> [The problem]: An exact transcription of every entry is required. Images are not part of it.
Segment Start: Dataset content
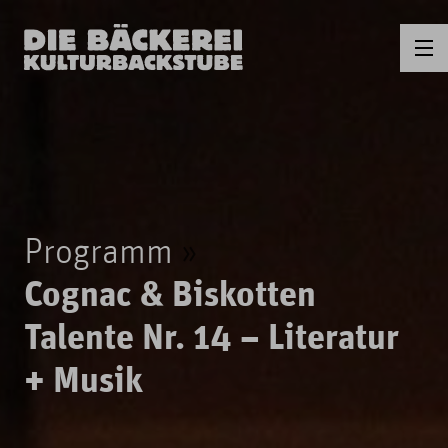
Programm
Cognac & Biskotten
Talente Nr. 14 – Literatur
+ Musik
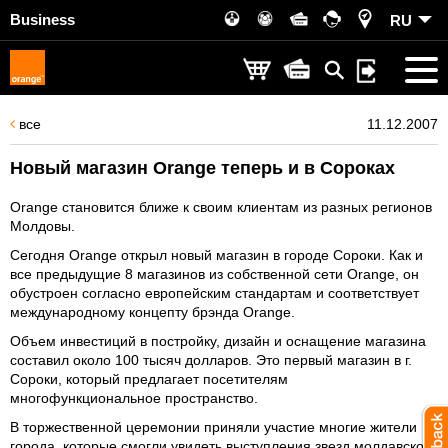
Business
RU
все
11.12.2007
Новый магазин Orange теперь и в Сороках
Orange становится ближе к своим клиентам из разных регионов
Молдовы.
Сегодня Orange открыл новый магазин в городе Сороки. Как и
все предыдущие 8 магазинов из собственной сети Orange, он
обустроен согласно европейским стандартам и соответствует
международному концепту брэнда Orange.
Объем инвестиций в постройку, дизайн и оснащение магазина
составил около 100 тысяч долларов. Это первый магазин в г.
Сороки, который предлагает посетителям
многофункциональное пространство.
В торжественной церемонии приняли участие многие жители
города, которые смогли увидеть выступления звезд молдавской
Segment End: Dataset content
> [Response to this exercise]:
Programm
Cognac & Biskotten
Talente Nr. 14 – Literatur
+ Musik
Business
RU
все
11.12.2007
Новый магазин Orange теперь и в Сороках
Orange становится ближе к своим клиентам из разных регионов
Молдовы.
Сегодня Orange открыл новый магазин в городе Сороки. Как и
все предыдущие 8 магазинов из собственной сети Orange, он
обустроен согласно европейским стандартам и соответствует
международному концепту брэнда Orange.
Объем инвестиций в постройку, дизайн и оснащение магазина
составил около 100 тысяч долларов. Это первый магазин в г.
Сороки, который предлагает посетителям
многофункциональное пространство.
В торжественной церемонии приняли участие многие жители
города, которые смогли увидеть выступления звезд молдавской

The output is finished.